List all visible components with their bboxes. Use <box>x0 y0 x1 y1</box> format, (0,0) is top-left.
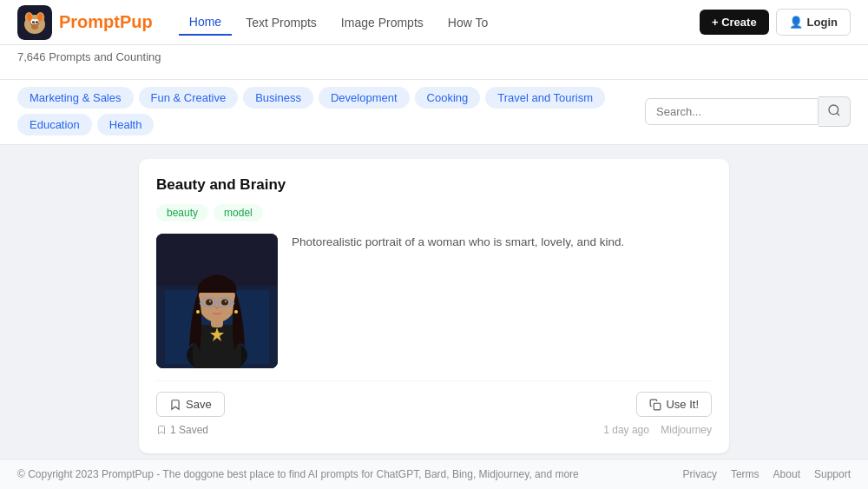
category-fun[interactable]: Fun & Creative <box>139 87 239 109</box>
card-actions-1: Save Use It! <box>156 380 712 417</box>
card-description-1: Photorealistic portrait of a woman who i… <box>292 234 712 368</box>
footer: © Copyright 2023 PromptPup - The doggone… <box>0 459 868 489</box>
svg-point-30 <box>206 300 213 306</box>
category-health[interactable]: Health <box>97 114 155 135</box>
time-platform-1: 1 day ago Midjourney <box>603 424 712 436</box>
nav-home[interactable]: Home <box>179 10 232 36</box>
nav-text-prompts[interactable]: Text Prompts <box>235 10 327 35</box>
svg-point-14 <box>37 21 38 22</box>
svg-line-16 <box>837 113 839 116</box>
svg-point-31 <box>221 300 228 306</box>
footer-privacy[interactable]: Privacy <box>683 468 717 480</box>
card-tags-1: beauty model <box>156 204 712 221</box>
bookmark-small-icon-1 <box>156 425 167 435</box>
header-actions: + Create 👤 Login <box>700 9 851 36</box>
footer-support[interactable]: Support <box>814 468 851 480</box>
svg-rect-36 <box>654 403 661 410</box>
footer-about[interactable]: About <box>773 468 800 480</box>
copy-icon-1 <box>649 399 661 411</box>
card-body-1: Photorealistic portrait of a woman who i… <box>156 234 712 368</box>
category-marketing[interactable]: Marketing & Sales <box>17 87 134 109</box>
saved-count-1: 1 Saved <box>156 424 208 436</box>
svg-point-34 <box>196 310 200 314</box>
logo-icon <box>17 5 52 40</box>
logo-text: PromptPup <box>59 12 153 32</box>
nav-image-prompts[interactable]: Image Prompts <box>331 10 434 35</box>
tag-beauty[interactable]: beauty <box>156 204 208 221</box>
create-button[interactable]: + Create <box>700 10 769 35</box>
svg-point-33 <box>225 301 227 302</box>
search-area <box>645 96 851 127</box>
categories: Marketing & Sales Fun & Creative Busines… <box>17 87 645 135</box>
nav-how-to[interactable]: How To <box>437 10 498 35</box>
sub-header: 7,646 Prompts and Counting <box>0 45 868 80</box>
prompt-count: 7,646 Prompts and Counting <box>17 50 851 63</box>
svg-point-11 <box>32 21 35 23</box>
search-button[interactable] <box>819 96 851 127</box>
card-meta-1: 1 Saved 1 day ago Midjourney <box>156 424 712 436</box>
category-development[interactable]: Development <box>319 87 410 109</box>
svg-point-8 <box>31 24 38 30</box>
category-business[interactable]: Business <box>243 87 313 109</box>
svg-point-32 <box>209 301 211 302</box>
svg-point-12 <box>36 21 38 23</box>
login-button[interactable]: 👤 Login <box>776 9 851 36</box>
category-travel[interactable]: Travel and Tourism <box>485 87 605 109</box>
bookmark-icon-1 <box>169 399 181 411</box>
svg-point-35 <box>234 310 238 314</box>
main-content: Beauty and Brainy beauty model <box>0 145 868 489</box>
person-icon: 👤 <box>789 16 803 29</box>
svg-point-13 <box>34 21 35 22</box>
cards-list: Beauty and Brainy beauty model <box>139 159 729 489</box>
header: PromptPup Home Text Prompts Image Prompt… <box>0 0 868 45</box>
logo-area: PromptPup <box>17 5 153 40</box>
search-input[interactable] <box>645 98 819 125</box>
categories-search-row: Marketing & Sales Fun & Creative Busines… <box>0 80 868 145</box>
category-cooking[interactable]: Cooking <box>415 87 481 109</box>
tag-model[interactable]: model <box>214 204 263 221</box>
main-nav: Home Text Prompts Image Prompts How To <box>179 10 700 36</box>
card-image-1 <box>156 234 278 368</box>
category-education[interactable]: Education <box>17 114 92 135</box>
search-icon <box>827 103 841 117</box>
use-button-1[interactable]: Use It! <box>636 392 712 417</box>
card-beauty-brainy: Beauty and Brainy beauty model <box>139 159 729 453</box>
footer-copyright: © Copyright 2023 PromptPup - The doggone… <box>17 468 579 480</box>
footer-links: Privacy Terms About Support <box>683 468 851 480</box>
save-button-1[interactable]: Save <box>156 392 225 417</box>
svg-point-15 <box>829 105 838 115</box>
footer-terms[interactable]: Terms <box>731 468 760 480</box>
card-title-1: Beauty and Brainy <box>156 176 712 194</box>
========================================================================
INSTRUCTIONS FOR THE TASK: The word is "bookmark". Copy every line above where it appears.

RESULT:
bookmark-small-icon-1 <box>156 425 167 435</box>
bookmark-icon-1 <box>169 399 181 411</box>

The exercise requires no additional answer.